SIGMANEWS.ID – Jakarta, Menteri Keuangan Sri Mulyani Indrawati menanggapi isu rendahnya gaji guru dan dosen yang sering menjadi sorotan publik, menyebutnya sebagai tantangan dalam pengelolaan keuangan negara.
Baca Juga: Heboh! Oknum Jaksa Todong Pistol ke Pengendara di Tangsel
Gaji Guru dan Dosen: APBN atau Partisipasi Masyarakat?
“Banyak di media sosial saya selalu mengatakan, menjadi dosen atau menjadi guru tidak dihargai karena gajinya nggak besar, ini salah satu tantangan bagi keuangan negara,” ujar Sri Mulyani dalam acara Konvensi Sains, Teknologi dan Industri Indonesia, Kamis (7/8/2025).

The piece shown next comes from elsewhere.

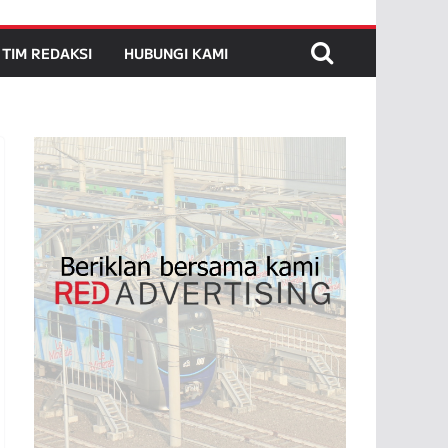
TIM REDAKSI
HUBUNGI KAMI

“Apakah semuanya harus keuangan negara ataukah ada partisipasi dari masyarakat,” katanya.
Tahun 2025, pemerintah mengalokasikan anggaran pendidikan sebesar Rp724,3 triliun atau 20% dari APBN, sesuai amanat konstitusi.
Dana ini membiayai KIP Kuliah bagi 1,1 juta mahasiswa, PIP untuk 20,4 juta siswa, BOS bagi 9,1 juta siswa, serta BOPTN untuk 197 perguruan tinggi negeri.

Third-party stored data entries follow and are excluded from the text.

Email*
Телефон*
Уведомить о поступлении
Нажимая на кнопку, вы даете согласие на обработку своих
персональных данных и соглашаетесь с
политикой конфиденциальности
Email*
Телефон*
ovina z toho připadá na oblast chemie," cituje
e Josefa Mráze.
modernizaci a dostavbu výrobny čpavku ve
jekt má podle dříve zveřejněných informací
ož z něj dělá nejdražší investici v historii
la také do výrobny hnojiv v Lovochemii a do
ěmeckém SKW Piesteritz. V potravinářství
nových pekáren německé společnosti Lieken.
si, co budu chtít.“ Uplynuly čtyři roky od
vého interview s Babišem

Selain itu, anggaran digunakan untuk beasiswa LPDP, digitalisasi pembelajaran, TPG non-PNS bagi 477,7 ribu guru, sertifikasi 666,9 ribu guru, pembangunan dan rehabilitasi 22 ribu sekolah, serta program Makan Bergizi Gratis.
Sri Mulyani menjelaskan anggaran pendidikan dibagi ke dalam tiga klaster utama. “Klaster pertama adalah anggaran yang dialokasikan untuk benefitnya adalah para murid sampai mahasiswa. Kedua untuk guru dan dosen itu belanjanya mulai dari gaji sampai dengan tunjangan kinerja. Klaster ketiga untuk sarana prasarana,” jelasnya.

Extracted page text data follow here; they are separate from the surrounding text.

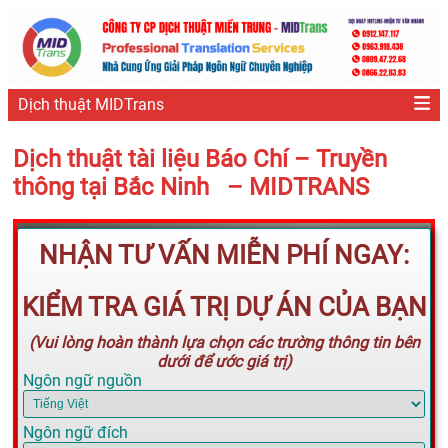
Dịch thuật MIDTrans
Dịch thuật tài liệu Báo Chí – Truyền
thông tại Bắc Ninh – MIDTRANS
NHẬN TƯ VẤN MIỄN PHÍ NGAY:
KIỂM TRA GIÁ TRỊ DỰ ÁN CỦA BẠN
(Vui lòng hoàn thành lựa chọn các trường thông tin bên
dưới để ước giá trị)
Ngôn ngữ nguồn
Ngôn ngữ đích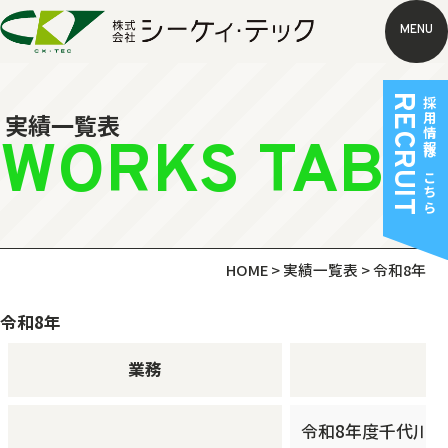
MENU
RECRUIT
採用情報はこちら
実績一覧表
WORKS TABL
HOME
>
実績一覧表
>
令和8年
令和8年
業務
令和8年度千代川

Sisa Anggaran Pendidikan Dialihkan ke Dana Abadi
Sri Mulyani memastikan, anggaran pendidikan sebesar 20% dari APBN tidak akan terbuang percuma. Jika tidak terserap seluruhnya, dana tersebut akan dialihkan ke dana abadi yang dikelola Lembaga Pengelola Dana Pendidikan (LPDP).
“Anggaran 20% dalam APBN yang diamanatkan konstitusi tidak wasted. Jadi kalau tidak terbelanjakan, dia harus menjadi dana abadi,” kata Sri Mulyani.
Sri Mulyani juga mengkritik belanja pendidikan yang kurang tepat sasaran, seperti pembelian kursi atau pengecatan pagar sekolah yang belum mendesak.
“Waktu kita semuanya belanjakan banyak juga sekolah-sekolah yang tidak mampu untuk menggunakan (dana pendidikan) sehingga dia pakai beli kursi padahal kursinya masih bagus, ngecat, ganti pagar karena dia nggak tahu bagaimana menghabiskan dana pendidikan,” ucapnya.
Kementerian Keuangan membentuk dana abadi pendidikan sejak 2009. Hingga 2024, saldo dana abadi ini mencapai Rp154,11 triliun.
“Saya termasuk yang memulai melahirkan dana pendidikan abadi ini tahun 2009 dengan Rp 1 triliun,” imbuhnya.